With the explosion of the Internet in the past five years MacTech has broadened its coverage from just the Mac world to topics like CGIs, server-side includes, and XML. It's also ventured out into many possible "next big things" like Palm OS programming, and the BeOS. I think this is one of the reasons that MacTech is still around after 15 years. Not to imply that Mac might go away (though eventually everything does, and we were far too close for comfort just 3 years ago), but an organization that weds itself to one platform lives and dies by that platform. MacTech readers found themselves in this pickle several times, but MacTech drove on. Without jumping on every new bandwagon to come around, MacTech has delivered to us a good survey of interesting things that might be big and have some relevance to the Mac programmer. That some of these crashed and burned is just part of life's rich pageant. But, for each demised language or operating system, there's another that we should have paid attention to. Who could have told us in 1991 that we had better pay attention to Mach and NeXTStep because in five years it would be the future of the Macintosh?

As to what future that is, it's hard for me to say. First, I don't know, and second, if I did know and told you, they'd fire me.
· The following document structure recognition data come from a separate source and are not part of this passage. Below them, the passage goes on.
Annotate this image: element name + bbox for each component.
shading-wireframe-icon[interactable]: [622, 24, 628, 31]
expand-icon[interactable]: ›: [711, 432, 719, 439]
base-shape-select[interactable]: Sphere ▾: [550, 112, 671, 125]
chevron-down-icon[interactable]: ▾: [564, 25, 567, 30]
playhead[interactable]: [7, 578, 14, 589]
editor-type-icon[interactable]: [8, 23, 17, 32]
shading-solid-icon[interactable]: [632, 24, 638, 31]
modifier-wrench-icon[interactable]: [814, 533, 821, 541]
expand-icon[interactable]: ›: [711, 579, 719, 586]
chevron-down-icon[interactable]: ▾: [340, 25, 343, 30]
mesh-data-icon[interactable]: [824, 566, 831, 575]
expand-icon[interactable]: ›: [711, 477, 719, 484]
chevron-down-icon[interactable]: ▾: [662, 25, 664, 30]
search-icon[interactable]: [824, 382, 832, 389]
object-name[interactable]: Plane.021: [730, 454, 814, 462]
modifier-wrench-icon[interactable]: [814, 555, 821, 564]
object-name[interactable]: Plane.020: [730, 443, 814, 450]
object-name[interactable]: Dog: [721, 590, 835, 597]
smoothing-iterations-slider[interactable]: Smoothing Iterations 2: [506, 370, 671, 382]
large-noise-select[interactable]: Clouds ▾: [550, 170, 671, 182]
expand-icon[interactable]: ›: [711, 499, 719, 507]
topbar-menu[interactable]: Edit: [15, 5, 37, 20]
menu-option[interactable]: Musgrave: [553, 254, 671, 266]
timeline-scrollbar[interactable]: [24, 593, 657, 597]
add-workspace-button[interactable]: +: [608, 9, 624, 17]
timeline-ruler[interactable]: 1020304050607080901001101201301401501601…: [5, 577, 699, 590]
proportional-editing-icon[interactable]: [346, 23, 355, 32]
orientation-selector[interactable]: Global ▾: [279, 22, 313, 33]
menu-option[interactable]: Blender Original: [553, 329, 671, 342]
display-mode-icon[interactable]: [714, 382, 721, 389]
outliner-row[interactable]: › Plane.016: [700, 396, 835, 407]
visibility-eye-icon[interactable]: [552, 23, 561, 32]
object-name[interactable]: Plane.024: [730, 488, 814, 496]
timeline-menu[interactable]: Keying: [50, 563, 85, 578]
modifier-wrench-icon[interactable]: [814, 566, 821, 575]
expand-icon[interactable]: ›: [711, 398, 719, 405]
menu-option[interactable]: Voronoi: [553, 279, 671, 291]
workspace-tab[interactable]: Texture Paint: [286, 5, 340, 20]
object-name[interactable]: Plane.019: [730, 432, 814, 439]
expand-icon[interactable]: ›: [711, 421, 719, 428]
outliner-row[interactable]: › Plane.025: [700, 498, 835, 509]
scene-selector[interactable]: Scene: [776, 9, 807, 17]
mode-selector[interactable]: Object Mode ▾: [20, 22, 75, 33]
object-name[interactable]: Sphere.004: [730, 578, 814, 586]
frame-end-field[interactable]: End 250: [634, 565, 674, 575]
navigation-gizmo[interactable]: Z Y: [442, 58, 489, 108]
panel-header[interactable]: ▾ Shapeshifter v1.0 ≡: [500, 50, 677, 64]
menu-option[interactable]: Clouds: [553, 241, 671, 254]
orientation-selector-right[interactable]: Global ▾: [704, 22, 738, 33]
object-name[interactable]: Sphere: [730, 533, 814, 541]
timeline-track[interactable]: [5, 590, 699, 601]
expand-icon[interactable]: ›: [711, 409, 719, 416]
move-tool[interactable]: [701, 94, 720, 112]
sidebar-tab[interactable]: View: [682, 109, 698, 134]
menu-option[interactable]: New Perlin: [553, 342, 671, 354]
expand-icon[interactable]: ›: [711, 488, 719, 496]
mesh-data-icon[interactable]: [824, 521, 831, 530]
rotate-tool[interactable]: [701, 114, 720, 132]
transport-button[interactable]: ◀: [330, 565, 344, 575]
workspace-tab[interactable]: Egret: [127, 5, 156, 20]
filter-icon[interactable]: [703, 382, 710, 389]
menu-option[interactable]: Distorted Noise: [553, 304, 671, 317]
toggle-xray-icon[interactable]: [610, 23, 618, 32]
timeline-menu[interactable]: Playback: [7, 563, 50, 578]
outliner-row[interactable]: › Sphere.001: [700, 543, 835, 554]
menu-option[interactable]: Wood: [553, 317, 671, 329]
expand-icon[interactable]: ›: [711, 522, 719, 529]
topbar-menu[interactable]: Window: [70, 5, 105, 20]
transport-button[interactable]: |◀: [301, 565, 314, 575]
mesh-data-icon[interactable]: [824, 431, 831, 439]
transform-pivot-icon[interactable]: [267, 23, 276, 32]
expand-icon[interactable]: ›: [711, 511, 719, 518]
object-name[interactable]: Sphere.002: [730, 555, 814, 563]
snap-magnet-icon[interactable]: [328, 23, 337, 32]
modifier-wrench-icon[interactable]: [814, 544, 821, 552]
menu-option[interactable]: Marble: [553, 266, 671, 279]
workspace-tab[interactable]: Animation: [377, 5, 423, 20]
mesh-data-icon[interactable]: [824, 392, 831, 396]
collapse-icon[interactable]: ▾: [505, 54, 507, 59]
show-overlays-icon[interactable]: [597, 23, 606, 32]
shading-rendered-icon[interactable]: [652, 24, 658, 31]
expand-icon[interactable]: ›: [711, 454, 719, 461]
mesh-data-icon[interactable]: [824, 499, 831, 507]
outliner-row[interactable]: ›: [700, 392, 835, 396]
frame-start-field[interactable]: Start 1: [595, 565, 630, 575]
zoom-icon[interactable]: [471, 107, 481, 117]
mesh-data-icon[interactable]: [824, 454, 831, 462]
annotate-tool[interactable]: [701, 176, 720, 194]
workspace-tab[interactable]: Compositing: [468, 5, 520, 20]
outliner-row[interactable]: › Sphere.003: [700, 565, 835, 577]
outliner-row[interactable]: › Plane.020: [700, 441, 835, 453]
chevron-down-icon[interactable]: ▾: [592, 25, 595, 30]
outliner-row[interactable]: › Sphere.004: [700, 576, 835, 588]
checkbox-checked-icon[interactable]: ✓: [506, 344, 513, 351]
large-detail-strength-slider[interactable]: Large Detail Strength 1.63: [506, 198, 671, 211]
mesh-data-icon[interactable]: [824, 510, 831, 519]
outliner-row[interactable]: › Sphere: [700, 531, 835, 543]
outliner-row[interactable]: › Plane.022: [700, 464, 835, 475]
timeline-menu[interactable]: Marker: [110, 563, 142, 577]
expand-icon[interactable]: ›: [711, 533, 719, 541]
But I can point out some reasonable conclusions. Steve Jobs is in firm control of Apple and has turned it from a billion-dollar-hemorrhage to a hot products company that's quintupled its stock price. This has been done mostly on the hardware side, with solid progress on Mac OS 8, 8.5, 8.6, and now 9. But don't expect Steve to rest. The same passion for elegant design and powerful simplicity that has gone into the iMac and iBook is now being applied to the Mac OS. This isn't easy - software doesn't tend to get 2x faster and smaller every generation like hardware does - and there will be some favorite technologies left behind, like SCSI, ADB, and LocalTalk. But the result should be a modern (finally!), competitive operating system that brings forward years of Macintosh experience but leaves behind years of accumulated workarounds.

And, MacTech will be there to cover it. (After all, they've covered A/UX, NeXTStep, Pink/Taligent/CommonPoint, AIX, Copland and the BeOS...) I look forward to Getting Started stories that cover the basics of Mac OS X software, interesting in-depth articles on topics like the Quartz graphics system, hints and tips on how to live with gdb, and a lot of interesting synergies between Mac OS X's Mach-based roots and the UNIX-based world of the Web.